Hailed as a “massive, musical, magnificent, masterpiece” (Mark Cousins, Sight and Sound), the film is based on a real-life incident: the killing of 10 Dalits in Mumbai in 1997.
Anand Patwardhan
For thousands of years, India’s Dalits were abhorred as low-caste “untouchables”, denied education and treated as bonded labour. By 1923 Bhimrao Ambedkar had broken the taboo. He won doctorates abroad, fought for the emancipation of his people and went on to draft India’s constitution. In 1997, a statue of Dr. Ambedkar in a Dalit colony in Mumbai was desecrated. As angry residents gathered, police opened fire, leading to 10 deaths. Dalit singer and poet Vilas Ghogre hung himself in protest.
The massacre and his friend’s suicide inspired Patwardhan to create Jai Bhim Comrade (2011, 185 min). Fourteen years in the making, the documentary incorporates the resistance poetry and music of activists like Ghogre to investigate the systemic political oppression and widespread violence against the Dalit people, interwoven with poignant, intimate portraits of the day-to-day life of a group of Dalit families.

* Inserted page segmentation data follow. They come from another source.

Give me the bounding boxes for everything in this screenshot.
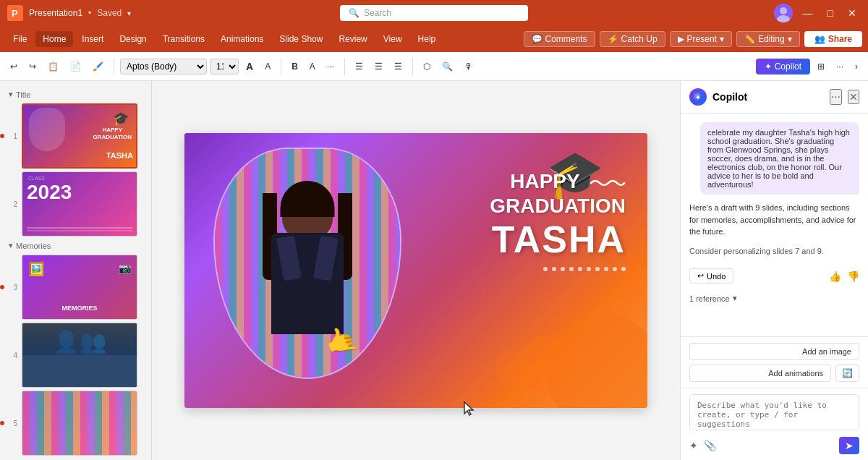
copilot-input-area: ✦ 📎 ➤: [681, 388, 868, 460]
catchup-button[interactable]: ⚡ Catch Up: [600, 31, 665, 47]
section-collapse-icon: ▾: [9, 90, 13, 99]
present-button[interactable]: ▶ Present ▾: [670, 31, 732, 47]
add-image-button[interactable]: Add an image: [689, 343, 859, 360]
format-toolbar: ↩ ↪ 📋 📄 🖌️ Aptos (Body) 11 A A B A ··· ☰…: [0, 52, 868, 81]
expand-button[interactable]: ›: [851, 59, 862, 74]
menu-design[interactable]: Design: [112, 31, 153, 47]
slide-item-1[interactable]: 1 🎓 HAPPYGRADUATION TASHA: [0, 102, 151, 170]
divider4: [412, 58, 413, 75]
slide-text-area: HAPPY GRADUATION TASHA: [490, 169, 626, 271]
present-icon: ▶: [678, 34, 684, 44]
main-content: ▾ Title 1 🎓 HAPPYGRADUATION TASHA 2: [0, 81, 868, 460]
menu-view[interactable]: View: [376, 31, 409, 47]
undo-row: ↩ Undo 👍 👎: [689, 268, 859, 284]
slide-item-4[interactable]: 4 👤👥: [0, 321, 151, 389]
menu-review[interactable]: Review: [331, 31, 374, 47]
cursor-icon: [463, 401, 476, 417]
bullets-button[interactable]: ☰: [351, 59, 367, 74]
minimize-button[interactable]: —: [799, 6, 817, 20]
reference-chevron-icon: ▾: [733, 294, 737, 303]
refresh-button[interactable]: 🔄: [835, 365, 859, 382]
slide-item-5[interactable]: 5: [0, 389, 151, 457]
numbering-button[interactable]: ☰: [370, 59, 387, 74]
increase-font-button[interactable]: A: [242, 59, 258, 74]
copilot-input[interactable]: [689, 394, 859, 430]
slide-thumb-2: CLASS 2023: [22, 171, 137, 237]
menu-insert[interactable]: Insert: [75, 31, 111, 47]
slide-panel: ▾ Title 1 🎓 HAPPYGRADUATION TASHA 2: [0, 81, 152, 460]
undo-button[interactable]: ↩ Undo: [689, 268, 733, 284]
user-message: celebrate my daughter Tasha's high high …: [700, 122, 859, 195]
copilot-input-actions: ✦ 📎 ➤: [689, 437, 859, 454]
menu-help[interactable]: Help: [411, 31, 443, 47]
dictate-button[interactable]: 🎙: [460, 59, 477, 74]
clipboard-button[interactable]: 📋: [43, 59, 63, 74]
title-section-header[interactable]: ▾ Title: [0, 87, 151, 102]
search-box[interactable]: 🔍 Search: [340, 5, 528, 21]
slide-thumb-4: 👤👥: [22, 323, 137, 388]
attach-button[interactable]: 📎: [704, 440, 716, 451]
dropdown-arrow-icon[interactable]: ▾: [127, 9, 131, 17]
canvas-area: 🤙 🎓 HAPPY GRADUATION TASHA: [152, 81, 680, 460]
user-avatar[interactable]: [774, 4, 793, 22]
menu-home[interactable]: Home: [35, 31, 73, 47]
catchup-icon: ⚡: [608, 34, 618, 44]
more-toolbar-button[interactable]: ···: [832, 59, 848, 74]
grid-button[interactable]: ⊞: [813, 59, 829, 74]
align-button[interactable]: ☰: [390, 59, 407, 74]
font-color-button[interactable]: A: [305, 59, 320, 74]
menu-slideshow[interactable]: Slide Show: [272, 31, 330, 47]
decrease-font-button[interactable]: A: [260, 59, 275, 74]
ai-message-1: Here's a draft with 9 slides, including …: [689, 202, 859, 238]
slide-item-2[interactable]: 2 CLASS 2023: [0, 170, 151, 238]
divider3: [344, 58, 345, 75]
menu-animations[interactable]: Animations: [213, 31, 271, 47]
more-format-button[interactable]: ···: [323, 59, 339, 74]
copilot-actions: Add an image Add animations 🔄: [681, 336, 868, 388]
main-slide[interactable]: 🤙 🎓 HAPPY GRADUATION TASHA: [184, 133, 647, 408]
ai-message-2: Consider personalizing slides 7 and 9.: [689, 245, 859, 257]
sparkle-button[interactable]: ✦: [689, 440, 698, 451]
wave-decoration: [590, 177, 626, 189]
maximize-button[interactable]: □: [823, 6, 838, 20]
thumbs-down-button[interactable]: 👎: [847, 271, 859, 282]
redo-button[interactable]: ↪: [25, 59, 41, 74]
find-button[interactable]: 🔍: [438, 59, 457, 74]
memories-section-header[interactable]: ▾ Memories: [0, 238, 151, 253]
slide-item-3[interactable]: 3 🖼️ 📷 MEMORIES: [0, 253, 151, 321]
slide-thumb-3: 🖼️ 📷 MEMORIES: [22, 255, 137, 320]
bold-button[interactable]: B: [287, 59, 302, 74]
thumbs-up-button[interactable]: 👍: [829, 271, 841, 282]
share-icon: 👥: [814, 34, 825, 44]
divider2: [281, 58, 281, 75]
format-paint-button[interactable]: 🖌️: [88, 59, 108, 74]
send-button[interactable]: ➤: [839, 437, 859, 454]
share-button[interactable]: 👥 Share: [804, 31, 862, 47]
blob-circle-3: [495, 350, 532, 386]
editing-button[interactable]: ✏️ Editing ▾: [736, 31, 800, 47]
comments-button[interactable]: 💬 Comments: [524, 31, 595, 47]
svg-text:P: P: [12, 8, 18, 19]
memories-collapse-icon: ▾: [9, 241, 13, 250]
paste-button[interactable]: 📄: [66, 59, 85, 74]
close-button[interactable]: ✕: [843, 6, 861, 20]
add-animations-button[interactable]: Add animations: [689, 365, 831, 382]
comments-icon: 💬: [532, 34, 542, 44]
copilot-more-button[interactable]: ···: [830, 89, 842, 105]
copilot-close-button[interactable]: ✕: [848, 90, 859, 104]
undo-button[interactable]: ↩: [6, 59, 22, 74]
shapes-button[interactable]: ⬡: [419, 59, 435, 74]
memories-label: Memories: [16, 242, 51, 250]
saved-label: Saved: [97, 8, 122, 18]
name-text: TASHA: [490, 218, 626, 261]
menu-file[interactable]: File: [6, 31, 34, 47]
saved-status: •: [88, 8, 91, 18]
slide-num-4: 4: [6, 352, 17, 359]
copilot-panel: ✦ Copilot ··· ✕ celebrate my daughter Ta…: [680, 81, 868, 460]
section-title-label: Title: [16, 90, 30, 99]
menu-transitions[interactable]: Transitions: [156, 31, 212, 47]
font-selector[interactable]: Aptos (Body): [120, 59, 207, 74]
reference-row[interactable]: 1 reference ▾: [689, 294, 859, 303]
font-size-selector[interactable]: 11: [210, 59, 239, 74]
copilot-toolbar-button[interactable]: ✦ Copilot: [756, 59, 810, 74]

Jai Bhim Comrade won best film at the Mumbai International Film Festival and Film Southasia in Kathmandu, Nepal; best documentary at the Hong Kong International Film Festival; and the President’s Silver Medal jury award at India’s National Film Awards. It made its Canadian premiere at Toronto’s Hot Docs Festival in 2012.

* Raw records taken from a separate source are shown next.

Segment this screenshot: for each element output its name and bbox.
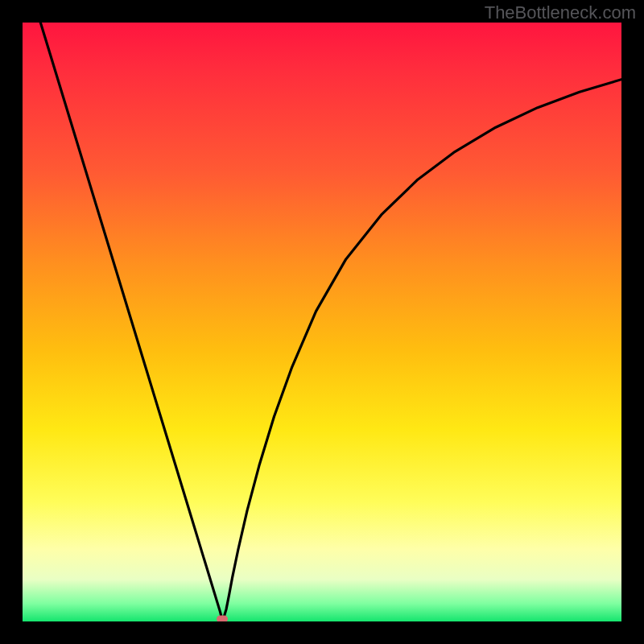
bottleneck-curve bbox=[40, 23, 621, 621]
watermark-text: TheBottleneck.com bbox=[485, 2, 636, 23]
plot-area bbox=[23, 23, 621, 621]
curve-svg bbox=[23, 23, 621, 621]
min-marker bbox=[217, 616, 228, 622]
chart-frame: TheBottleneck.com bbox=[0, 0, 644, 644]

Following the screening, York film Professor Ali Kazimi – a noted documentarian in his own right – will moderate an audience Q&A with Patwardhan.

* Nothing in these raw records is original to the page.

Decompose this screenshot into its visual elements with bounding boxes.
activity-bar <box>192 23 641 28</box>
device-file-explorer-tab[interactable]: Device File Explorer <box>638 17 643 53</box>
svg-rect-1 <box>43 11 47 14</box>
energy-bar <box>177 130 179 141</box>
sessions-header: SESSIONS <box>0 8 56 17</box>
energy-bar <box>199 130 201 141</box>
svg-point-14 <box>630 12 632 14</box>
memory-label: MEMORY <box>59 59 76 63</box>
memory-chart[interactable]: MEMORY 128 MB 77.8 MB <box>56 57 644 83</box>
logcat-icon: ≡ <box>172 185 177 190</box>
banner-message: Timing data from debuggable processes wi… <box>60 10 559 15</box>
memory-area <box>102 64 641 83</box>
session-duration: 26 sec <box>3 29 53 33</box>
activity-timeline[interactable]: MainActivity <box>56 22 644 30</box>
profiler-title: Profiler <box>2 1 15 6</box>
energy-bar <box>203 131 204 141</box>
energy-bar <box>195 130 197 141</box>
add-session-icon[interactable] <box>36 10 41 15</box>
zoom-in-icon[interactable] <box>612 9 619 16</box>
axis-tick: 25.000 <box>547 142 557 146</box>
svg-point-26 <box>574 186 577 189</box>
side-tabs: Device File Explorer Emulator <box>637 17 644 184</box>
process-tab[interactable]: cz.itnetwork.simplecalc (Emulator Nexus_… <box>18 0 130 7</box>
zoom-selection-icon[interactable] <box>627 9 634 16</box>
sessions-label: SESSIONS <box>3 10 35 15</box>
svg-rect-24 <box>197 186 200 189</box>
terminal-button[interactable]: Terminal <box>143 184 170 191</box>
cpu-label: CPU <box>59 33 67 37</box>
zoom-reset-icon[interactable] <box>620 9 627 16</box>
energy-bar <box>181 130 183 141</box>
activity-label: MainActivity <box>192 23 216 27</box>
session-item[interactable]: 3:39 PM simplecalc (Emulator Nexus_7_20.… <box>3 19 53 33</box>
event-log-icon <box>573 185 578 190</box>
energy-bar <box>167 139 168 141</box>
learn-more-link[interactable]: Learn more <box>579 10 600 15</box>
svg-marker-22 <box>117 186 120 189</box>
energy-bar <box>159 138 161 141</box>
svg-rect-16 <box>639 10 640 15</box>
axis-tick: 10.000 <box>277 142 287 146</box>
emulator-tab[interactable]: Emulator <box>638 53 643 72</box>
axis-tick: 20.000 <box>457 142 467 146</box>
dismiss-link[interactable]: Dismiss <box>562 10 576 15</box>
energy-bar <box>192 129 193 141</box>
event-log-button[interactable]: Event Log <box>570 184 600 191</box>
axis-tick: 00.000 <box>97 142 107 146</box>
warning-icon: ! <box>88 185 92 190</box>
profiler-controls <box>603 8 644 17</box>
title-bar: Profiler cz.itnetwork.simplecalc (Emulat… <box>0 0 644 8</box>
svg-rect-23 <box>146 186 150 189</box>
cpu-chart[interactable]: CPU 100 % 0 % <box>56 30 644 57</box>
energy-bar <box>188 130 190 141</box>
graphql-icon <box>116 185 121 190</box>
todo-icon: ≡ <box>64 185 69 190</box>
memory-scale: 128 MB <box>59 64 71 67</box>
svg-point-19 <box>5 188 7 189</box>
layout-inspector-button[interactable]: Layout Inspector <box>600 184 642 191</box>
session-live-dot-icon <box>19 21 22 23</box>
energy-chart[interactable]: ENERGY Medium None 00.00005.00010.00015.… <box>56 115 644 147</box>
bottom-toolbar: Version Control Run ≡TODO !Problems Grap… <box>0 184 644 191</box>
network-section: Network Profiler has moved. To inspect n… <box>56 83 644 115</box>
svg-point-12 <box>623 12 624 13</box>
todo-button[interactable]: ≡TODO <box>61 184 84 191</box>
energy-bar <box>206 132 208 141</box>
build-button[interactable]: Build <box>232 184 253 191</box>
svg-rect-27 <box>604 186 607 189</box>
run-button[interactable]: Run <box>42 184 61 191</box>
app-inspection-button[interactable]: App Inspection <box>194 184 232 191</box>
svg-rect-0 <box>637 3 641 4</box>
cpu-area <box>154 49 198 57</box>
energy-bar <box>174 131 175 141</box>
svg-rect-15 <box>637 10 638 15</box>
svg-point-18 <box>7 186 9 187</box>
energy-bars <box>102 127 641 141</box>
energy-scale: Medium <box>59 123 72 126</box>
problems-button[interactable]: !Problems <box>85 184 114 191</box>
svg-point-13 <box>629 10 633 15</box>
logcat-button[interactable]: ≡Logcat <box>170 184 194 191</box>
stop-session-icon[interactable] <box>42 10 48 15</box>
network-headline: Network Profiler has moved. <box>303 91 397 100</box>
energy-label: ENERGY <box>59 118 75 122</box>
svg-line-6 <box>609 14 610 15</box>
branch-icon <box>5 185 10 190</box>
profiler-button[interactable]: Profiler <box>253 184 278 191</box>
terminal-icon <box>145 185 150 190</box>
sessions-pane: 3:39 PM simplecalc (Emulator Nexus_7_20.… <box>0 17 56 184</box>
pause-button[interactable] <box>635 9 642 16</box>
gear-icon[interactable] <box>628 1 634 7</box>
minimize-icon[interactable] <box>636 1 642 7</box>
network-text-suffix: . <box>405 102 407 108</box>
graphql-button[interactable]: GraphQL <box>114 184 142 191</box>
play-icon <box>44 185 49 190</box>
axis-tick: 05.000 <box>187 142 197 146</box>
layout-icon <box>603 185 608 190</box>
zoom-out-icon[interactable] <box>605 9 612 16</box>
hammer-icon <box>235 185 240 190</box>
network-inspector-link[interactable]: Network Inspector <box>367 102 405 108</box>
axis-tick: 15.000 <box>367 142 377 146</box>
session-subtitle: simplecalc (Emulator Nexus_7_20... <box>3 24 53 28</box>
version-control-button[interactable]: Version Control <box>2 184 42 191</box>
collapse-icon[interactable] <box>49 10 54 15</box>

“We’re thrilled to host a filmmaker of Anand’s calibre and to have the opportunity to show his remarkable, deeply moving film Jai Bhim Comrade on campus,” said Kazimi. “Anand’s documentary subjects are challenging and he frequently struggles against a system that attempts to silence him through censorship. This screening and his talk are a must-see for anyone interested in India and human rights, and in experiencing the power of socially committed documentary filmmaking.”
Later the same day, DOC Toronto will host Patwardhan in conversation with Kazimi downtown at Camera Bar as part of its Masters’ Series Class. Patwardhan will use examples from films shot over the course of his 30-year career to discuss his creative process as a director, cinematographer and editor; censorship and social issue filmmaking; and the filmmaker-subject relationship.
Recently honoured with a retrospective by the British Film Institute, Patwardhan is known for his activism through social action documentaries on topics that are at the crux of social and political life in India, including corruption, slum dwellers, nuclear arms, citizen activism and communalism. Many of his films were at one time or another banned by state television channels in India and became the subject of litigation by Patwardhan, who successfully challenged the censorship rulings in court.
A scene from Jai Bhim Comrade
Patwardhan’s visit is made possible by The Shan and Jaya Chandrasekar Visiting Artist/Scholar Residency. The residency program was established in York’s Faculty of Fine Arts by Shan Chandrasekar, the founder, president and CEO and Jaya Chandrasekar, executive vice-president and vice-president, programming, of Asian Television Network International Ltd.